Os credores do Estado português baixam os juros porque o José Barroso é presidente da Comissão da União Europeia? E Constâncio vice-presidente do BCE? E António Borges director do FMI para a Europa?

5 comments:

A Chata said...

Se, por hipótese, os Marcianos afinal existissem ou uma delegação de outro planeta nos visitasse já imaginou como este tipo de conversas tribais se alargaria?

Como uma habitante da espécie animal humana no planeta Terra inserido num complexo sistema de cósmico de que apenas temos uma visão mínima é e foi sempre assim que me senti.

Este conceito, se um português aparece nas noticias por desempenhar bem uma função noutro país, a população de Portugal devia orgulhar-se não consigo entender.

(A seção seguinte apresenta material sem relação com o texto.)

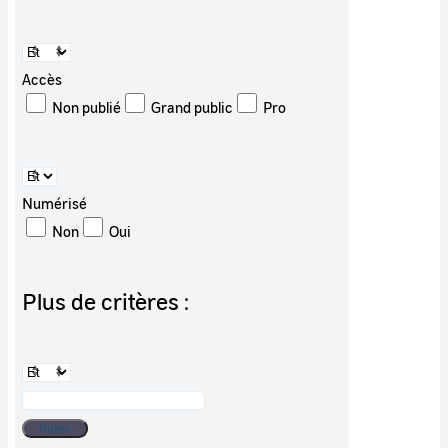
Accès
Non publié
Grand public
Pro
Numérisé
Non
Oui
Plus de critères :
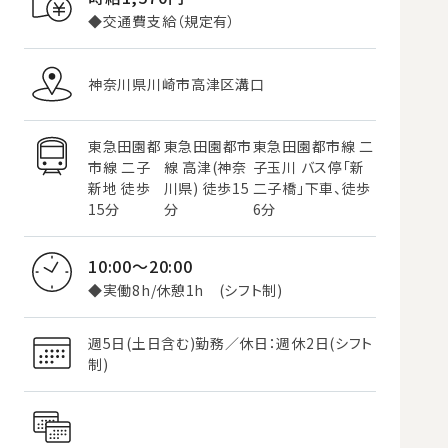
◆交通費支給（規定有）
神奈川県川崎市高津区溝口
東急田園都
東急田園都市
東急田園都市線 二
市線 二子
線 高津(神奈
子玉川 バス停「新
新地 徒歩
川県) 徒歩15
二子橋」下車、徒歩
15分
分
6分
10:00～20:00
◆実働8h/休憩1h (シフト制)
週5日(土日含む)勤務／休日：週休2日(シフト
制)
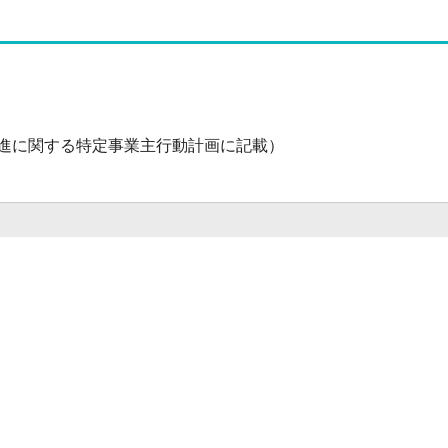
進に関する特定事業主行動計画に記載）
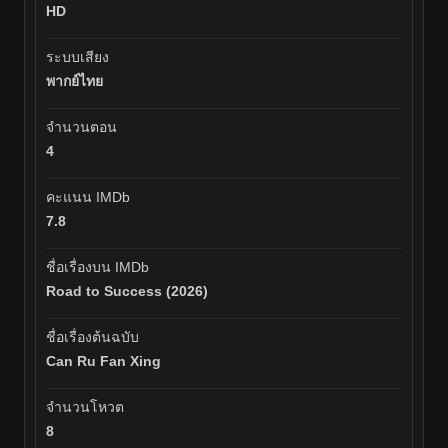
HD
ระบบเสียง
พากย์ไทย
จำนวนตอน
4
คะแนน IMDb
7.8
ชื่อเรื่องบน IMDb
Road to Success (2026)
ชื่อเรื่องต้นฉบับ
Can Ru Fan Xing
จำนวนโหวต
8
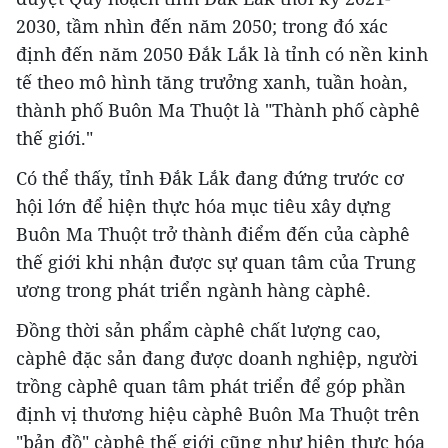
2030, tầm nhìn đến năm 2050; trong đó xác
định đến năm 2050 Đắk Lắk là tỉnh có nền kinh
tế theo mô hình tăng trưởng xanh, tuần hoàn,
thành phố Buôn Ma Thuột là "Thành phố càphê
thế giới."
Có thể thấy, tỉnh Đắk Lắk đang đứng trước cơ
hội lớn để hiện thực hóa mục tiêu xây dựng
Buôn Ma Thuột trở thành điểm đến của càphê
thế giới khi nhận được sự quan tâm của Trung
ương trong phát triển ngành hàng càphê.
Đồng thời sản phẩm càphê chất lượng cao,
càphê đặc sản đang được doanh nghiệp, người
trồng càphê quan tâm phát triển để góp phần
định vị thương hiệu càphê Buôn Ma Thuột trên
"bản đồ" càphê thế giới cũng như hiện thực hóa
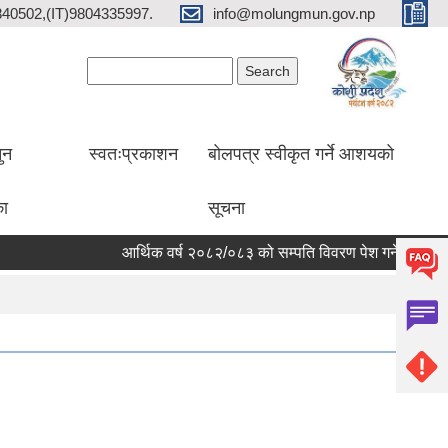
2840502,(IT)9804335997.
info@molungmun.gov.np
Search form
Search
ुन
स्वतःप्रकाशन
बोलपत्र स्वीकृत गर्ने आशयको
का
सूचना
आर्थिक वर्ष २०८२/०८३ को सम्पति विवरण पेश गर्ने सम्बन्धी सूचना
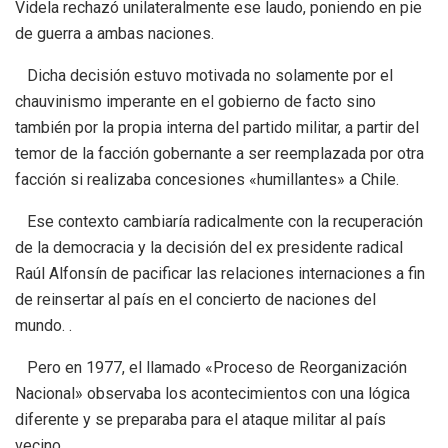
Videla rechazó unilateralmente ese laudo, poniendo en pie
de guerra a ambas naciones.
Dicha decisión estuvo motivada no solamente por el
chauvinismo imperante en el gobierno de facto sino
también por la propia interna del partido militar, a partir del
temor de la facción gobernante a ser reemplazada por otra
facción si realizaba concesiones «humillantes» a Chile.
Ese contexto cambiaría radicalmente con la recuperación
de la democracia y la decisión del ex presidente radical
Raúl Alfonsín de pacificar las relaciones internaciones a fin
de reinsertar al país en el concierto de naciones del
mundo. .
Pero en 1977, el llamado «Proceso de Reorganización
Nacional» observaba los acontecimientos con una lógica
diferente y se preparaba para el ataque militar al país
vecino.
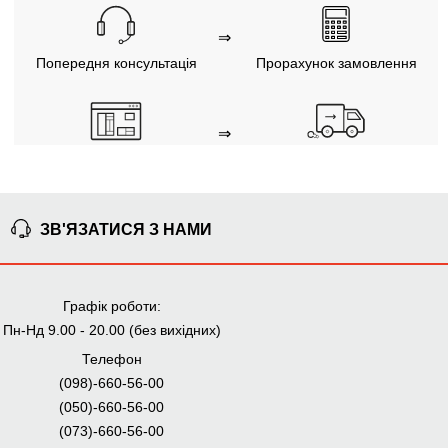
⇒
Попередня консультація
Прорахунок замовлення
⇒
Узгодження замовлення
Доставка додому
Ми уважно стежимо за виконанням замовлення на всіх
етапах від попереднього розрахунку до отримання
меблів.
ЗВ'ЯЗАТИСЯ З НАМИ
ЧОМУ КУПУЮТЬ НА
Графік роботи:
BRWMANIA.COM.UA
Пн-Нд 9.00 - 20.00 (без вихідних)
МЕБЛІ НА БУДЬ ЯКИЙ
ДОСТАВКА ЗА 2 ДНІ
Телефон
СМАК
(098)-660-56-00
СПЛАЧУЙ АВАНС, А
ПЛАТИ ЧАСТИНАМИ
(050)-660-56-00
РЕШТУ ПРИ
БЕЗ КОМІСІЙ
ОТРИМАННІ
(073)-660-56-00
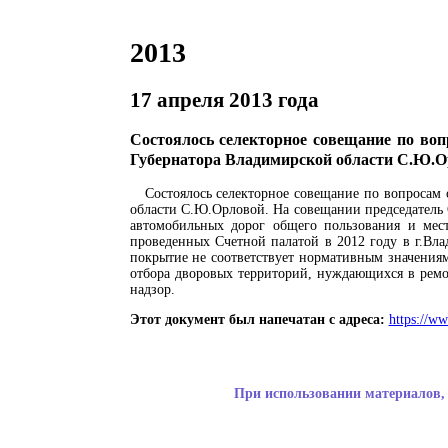
2013
17 апреля 2013 года
Состоялось селекторное совещание по во
Губернатора Владимирской области С.Ю.О
Состоялось селекторное совещание по вопросам
области С.Ю.Орловой. На совещании председатель 
автомобильных дорог общего пользования и мес
проведенных Счетной палатой в 2012 году в г.Вла
покрытие не соответствует нормативным значени
отбора дворовых территорий, нуждающихся в ремо
надзор.
Этот документ был напечатан с адреса:
https://w
При использовании материалов, 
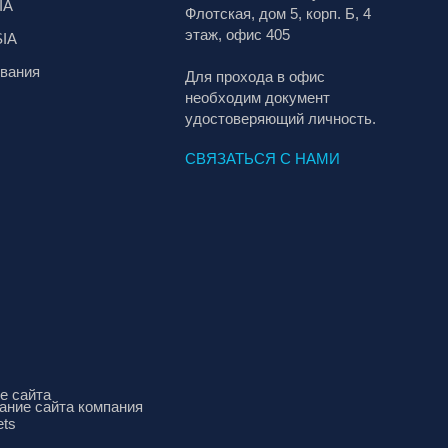
IA
Флотская, дом 5, корп. Б, 4
этаж, офис 405
SIA
вания
Для прохода в офис
необходим документ
удостоверяющий личность.
СВЯЗАТЬСЯ С НАМИ
е сайта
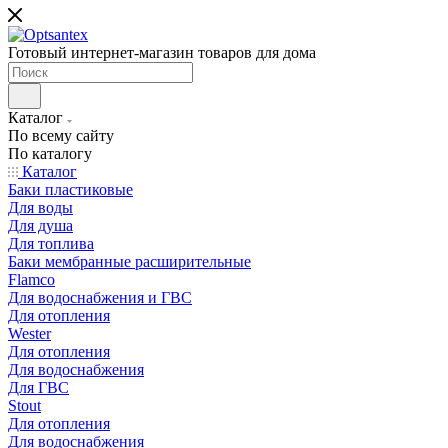
Готовый интернет-магазин товаров для дома
Каталог
По всему сайту
По каталогу
Каталог
Баки пластиковые
Для воды
Для душа
Для топлива
Баки мембранные расширительные
Flamco
Для водоснабжения и ГВС
Для отопления
Wester
Для отопления
Для водоснабжения
Для ГВС
Stout
Для отопления
Для водоснабжения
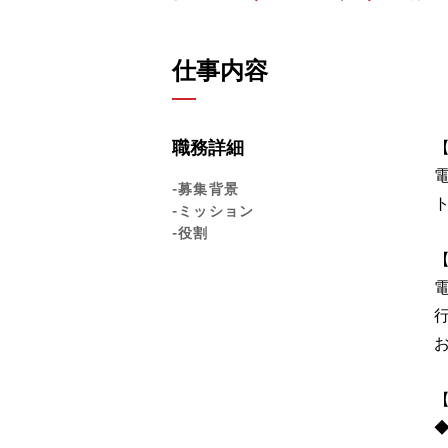
仕事内容
職務詳細
-募集背景
-ミッション
-役割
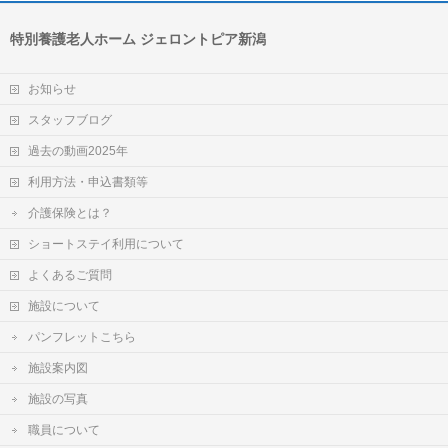
特別養護老人ホーム ジェロントピア新潟
お知らせ
スタッフブログ
過去の動画2025年
利用方法・申込書類等
介護保険とは？
ショートステイ利用について
よくあるご質問
施設について
パンフレットこちら
施設案内図
施設の写真
職員について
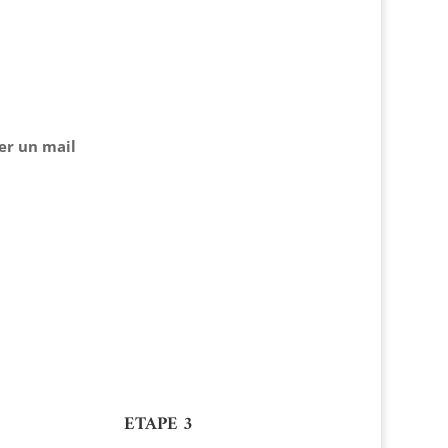
er un mail
ETAPE 3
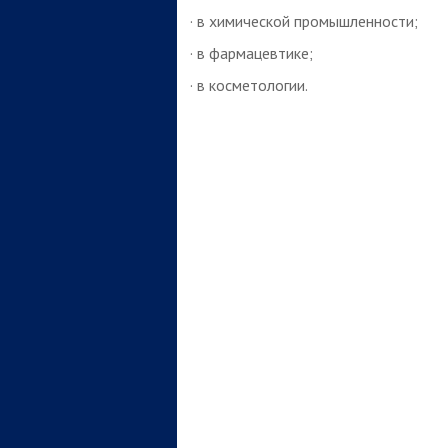
· в химической промышленности;
· в фармацевтике;
· в косметологии.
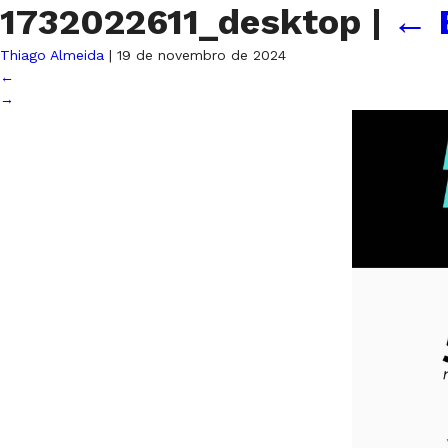
1732022611_desktop
|
←
Thiago Almeida
|
19 de novembro de 2024
←
→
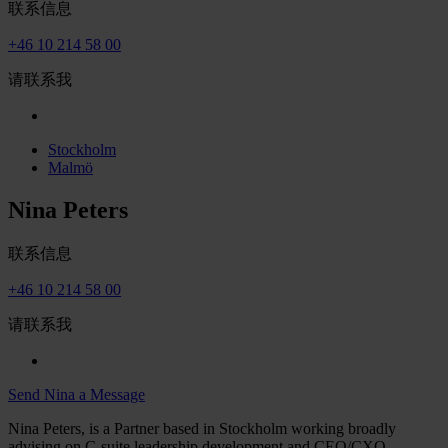
联系信息
+46 10 214 58 00
请联系我
Stockholm
Malmö
Nina Peters
联系信息
+46 10 214 58 00
请联系我
Send Nina a Message
Nina Peters, is a Partner based in Stockholm working broadly
advising on C-suite leadership development and CEO/CXO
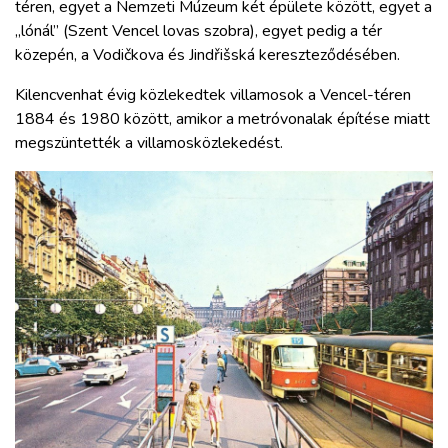
téren, egyet a Nemzeti Múzeum két épülete között, egyet a
„lónál” (Szent Vencel lovas szobra), egyet pedig a tér
közepén, a Vodičkova és Jindřišská kereszteződésében.
Kilencvenhat évig közlekedtek villamosok a Vencel-téren
1884 és 1980 között, amikor a metróvonalak építése miatt
megszüntették a villamosközlekedést.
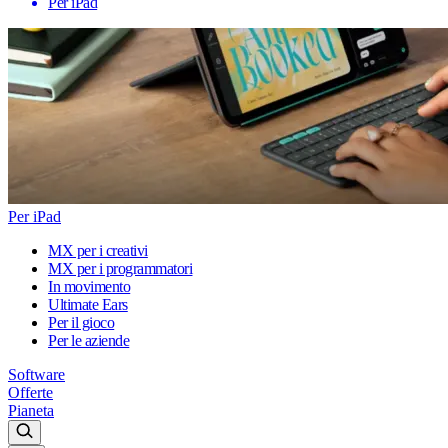
Per iPad
Per iPad
MX per i creativi
MX per i programmatori
In movimento
Ultimate Ears
Per il gioco
Per le aziende
Software
Offerte
Pianeta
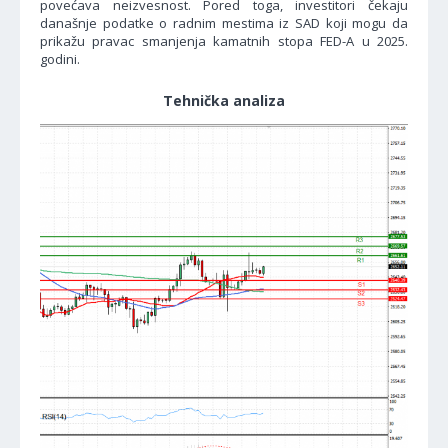
povećava neizvesnost. Pored toga, investitori čekaju
današnje podatke o radnim mestima iz SAD koji mogu da
prikažu pravac smanjenja kamatnih stopa FED-A u 2025.
godini.
Tehnička analiza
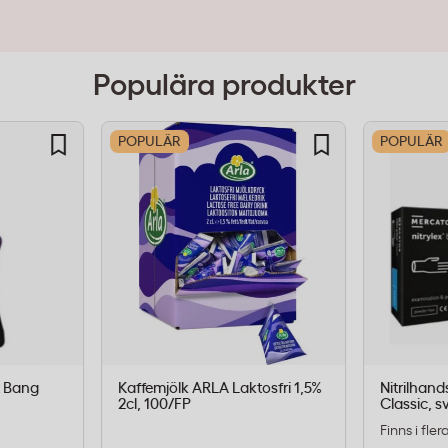
Populära produkter
POPULÄR
POPULÄR
t Bang
Kaffemjölk ARLA Laktosfri 1,5%
Nitrilhand
2cl, 100/FP
Classic, sv
Finns i fle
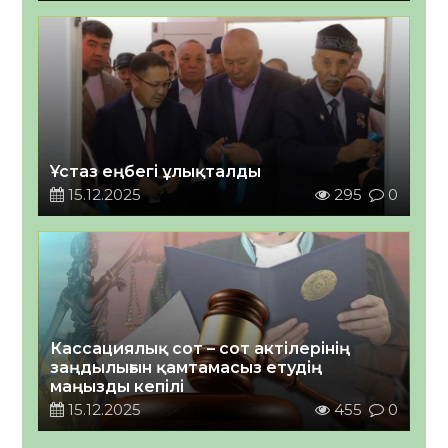
Ұстаз еңбегі ұлықталды
15.12.2025
295
0
Кассациялық сот – сот актілерінің
заңдылығын қамтамасыз етудің
маңызды кепілі
15.12.2025
455
0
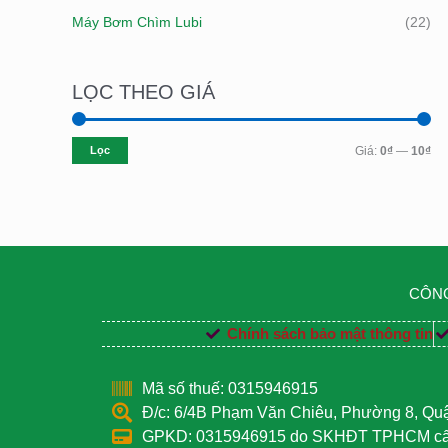
Máy Bơm Chìm Lubi
(22)
LỌC THEO GIÁ
Lọc
Giá:
0₫
—
10₫
CÔNG
Chính sách bảo mật thông tin
Mã số thuế: 0315946915
Đ/c: 6/4B Phạm Văn Chiêu, Phường 8, Q
GPKD: 0315946915 do SKHĐT TPHCM cấp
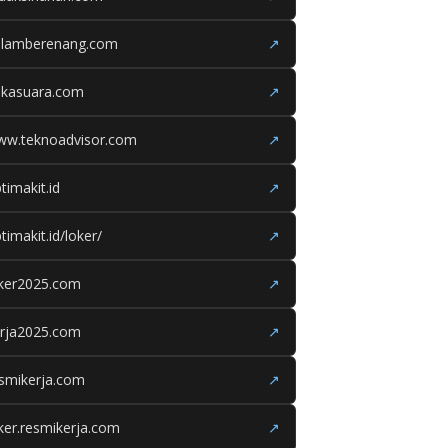
olamberenang.com
↗
ukasuara.com
↗
ww.teknoadvisor.com
↗
timakit.id
↗
timakit.id/loker/
↗
oker2025.com
↗
erja2025.com
↗
smikerja.com
↗
ker.resmikerja.com
↗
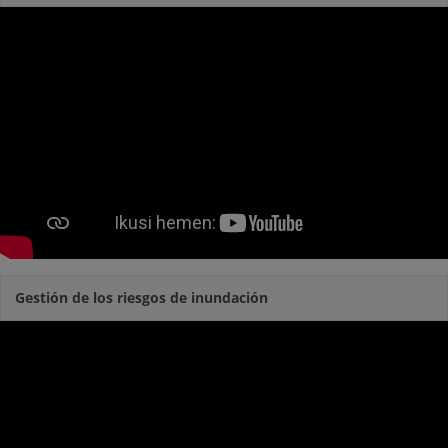
Gestión de los riesgos de inundación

Quem tem o direito de se orgulhar é o próprio (Horta Osório, Ronaldo ou Mourinho) pelos conhecimentos adquiridos e o trabalho desenvolvido para atingir o lugar que lhes permite oferecer algo importante à sociedade.
Os outros, independentemente da nacionalidade, deviam apenas sentir-se gratos pelo que o trabalho dessas pessoas lhes pode proporcionar e tentar seguir-lhe o exemplo.

aix said...

Rui, sinceramente neste apontamento não percebi qual é a tua tese. Então se os Horta Osório, os Mourinho, os Ronaldo, os Barroso não prestigiam (com resultados financeiros) o nosso País qual é a solução? Será que só os resultados ‘financeiros’ prestigiam? A cultura, por exemplo, não vale nada? Tanto faz Saramago (que até era iberista) ou A. Damásio serem ou não portugueses? Para mim é o contexto combinado com o génio que determinam o (in)sucesso. Já o meu avô dizia que «terra pequena não faz homem grande». Ou pensas que H. Osório teria sucesso semelhante operando em grande Empresa nacional? A História prova à evidência que há gerações superiores. Não estaremos nós num período de governantes ‘rascas’? Porque dizer que é errada a ideia de que «a natureza não distribuiu com equidade as potencialidades humanas pelos diferentes povos do mundo, de que há povos superiores» pode ser um princípio reconfortante mas não é suportado pela teoria da História. Não foram dois dos Países (que não Povos) que neste momento estão com as ‘calças na mão’ (Portugal e Grécia) que, com as suas gerações heróicas, deram cartas ao mundo?

rui fonseca said...

"Os outros, independentemente da nacionalidade, deviam apenas sentir-se gratos pelo que o trabalho dessas pessoas lhes pode proporcionar e tentar seguir-lhe o exemplo."

Cem por cento de acordo.

rui fonseca said...

Caríssimo Francisco,

Antes de mais, onde é que vamos castanhar na terça-feira?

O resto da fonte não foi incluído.